> YOUR TASK
Copy out each line of the material exactly. Pictures do not belong in the copy.

- Opening Delimiter -

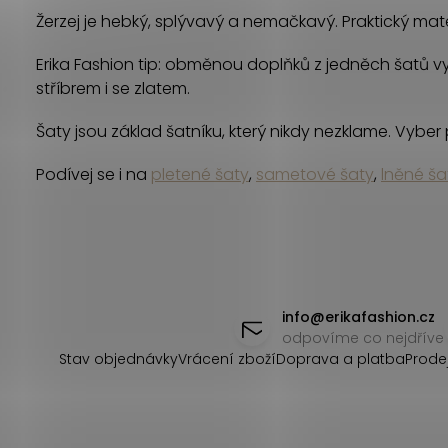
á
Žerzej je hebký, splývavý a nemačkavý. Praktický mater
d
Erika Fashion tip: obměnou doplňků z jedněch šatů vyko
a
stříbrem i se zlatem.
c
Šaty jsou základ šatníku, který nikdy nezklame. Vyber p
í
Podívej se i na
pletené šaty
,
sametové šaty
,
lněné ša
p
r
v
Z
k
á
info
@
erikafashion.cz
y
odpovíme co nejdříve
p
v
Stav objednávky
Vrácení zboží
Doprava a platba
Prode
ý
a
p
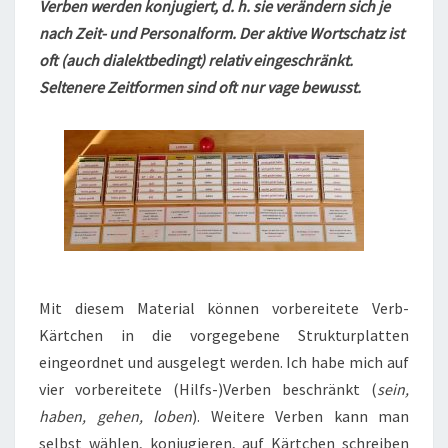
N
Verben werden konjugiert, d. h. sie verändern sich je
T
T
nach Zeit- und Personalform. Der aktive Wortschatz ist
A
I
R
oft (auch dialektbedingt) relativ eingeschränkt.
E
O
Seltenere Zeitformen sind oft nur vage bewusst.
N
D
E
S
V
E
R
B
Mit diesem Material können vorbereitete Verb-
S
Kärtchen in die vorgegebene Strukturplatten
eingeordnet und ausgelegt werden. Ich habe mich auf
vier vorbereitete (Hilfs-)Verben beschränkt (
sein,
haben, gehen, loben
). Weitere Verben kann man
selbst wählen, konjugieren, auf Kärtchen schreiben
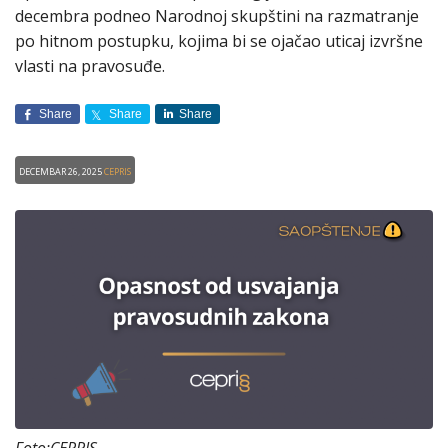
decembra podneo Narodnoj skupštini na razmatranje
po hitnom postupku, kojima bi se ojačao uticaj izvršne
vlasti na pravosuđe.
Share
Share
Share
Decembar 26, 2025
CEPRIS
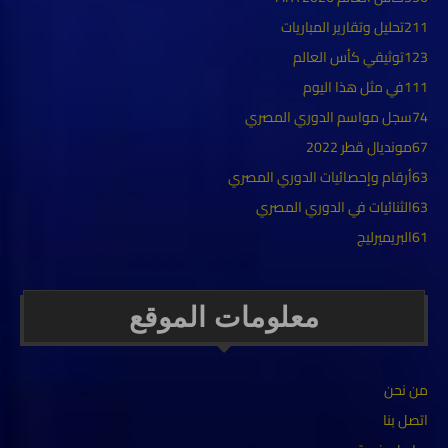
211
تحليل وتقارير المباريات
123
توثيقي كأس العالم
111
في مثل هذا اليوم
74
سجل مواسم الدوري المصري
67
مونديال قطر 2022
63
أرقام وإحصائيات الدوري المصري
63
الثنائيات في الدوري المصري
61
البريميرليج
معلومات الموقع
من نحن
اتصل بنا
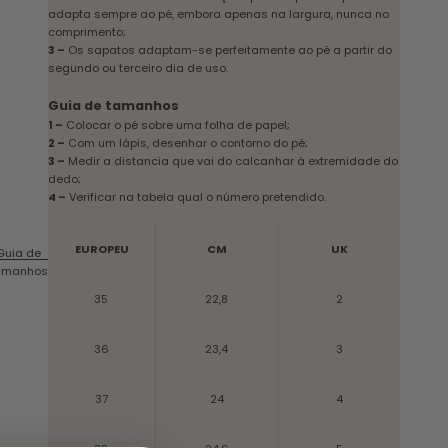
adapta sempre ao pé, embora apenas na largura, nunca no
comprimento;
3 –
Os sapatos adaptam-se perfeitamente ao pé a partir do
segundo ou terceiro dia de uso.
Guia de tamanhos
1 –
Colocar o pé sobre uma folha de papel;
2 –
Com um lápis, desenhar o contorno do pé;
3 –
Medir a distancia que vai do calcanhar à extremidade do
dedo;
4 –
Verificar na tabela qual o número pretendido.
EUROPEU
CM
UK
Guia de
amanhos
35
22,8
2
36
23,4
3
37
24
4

- Closing Delimiter -

> SOLVED EXERCISE
á
Žerzej je hebký, splývavý a nemačkavý. Praktický mater
d
Erika Fashion tip: obměnou doplňků z jedněch šatů vyko
a
stříbrem i se zlatem.
c
Šaty jsou základ šatníku, který nikdy nezklame. Vyber p
í
Podívej se i na
pletené šaty
,
sametové šaty
,
lněné ša
p
r
v
Z
k
á
info
@
erikafashion.cz
y
odpovíme co nejdříve
p
v
Stav objednávky
Vrácení zboží
Doprava a platba
Prode
ý
a
p
N
Verben werden konjugiert, d. h. sie verändern sich je
T
T
nach Zeit- und Personalform. Der aktive Wortschatz ist
A
I
R
oft (auch dialektbedingt) relativ eingeschränkt.
E
O
Seltenere Zeitformen sind oft nur vage bewusst.
N
D
E
S
V
E
R
B
Mit diesem Material können vorbereitete Verb-
S
Kärtchen in die vorgegebene Strukturplatten
eingeordnet und ausgelegt werden. Ich habe mich auf
vier vorbereitete (Hilfs-)Verben beschränkt (
sein,
haben, gehen, loben
). Weitere Verben kann man
selbst wählen, konjugieren, auf Kärtchen schreiben
decembra podneo Narodnoj skupštini na razmatranje
po hitnom postupku, kojima bi se ojačao uticaj izvršne
vlasti na pravosuđe.
Share
Share
Share
Decembar 26, 2025
CEPRIS
211
تحليل وتقارير المباريات
123
توثيقي كأس العالم
111
في مثل هذا اليوم
74
سجل مواسم الدوري المصري
67
مونديال قطر 2022
63
أرقام وإحصائيات الدوري المصري
63
الثنائيات في الدوري المصري
61
البريميرليج
معلومات الموقع
من نحن
اتصل بنا
adapta sempre ao pé, embora apenas na largura, nunca no
comprimento;
3 –
Os sapatos adaptam-se perfeitamente ao pé a partir do
segundo ou terceiro dia de uso.
Guia de tamanhos
1 –
Colocar o pé sobre uma folha de papel;
2 –
Com um lápis, desenhar o contorno do pé;
3 –
Medir a distancia que vai do calcanhar à extremidade do
dedo;
4 –
Verificar na tabela qual o número pretendido.
EUROPEU
CM
UK
Guia de
amanhos
35
22,8
2
36
23,4
3
37
24
4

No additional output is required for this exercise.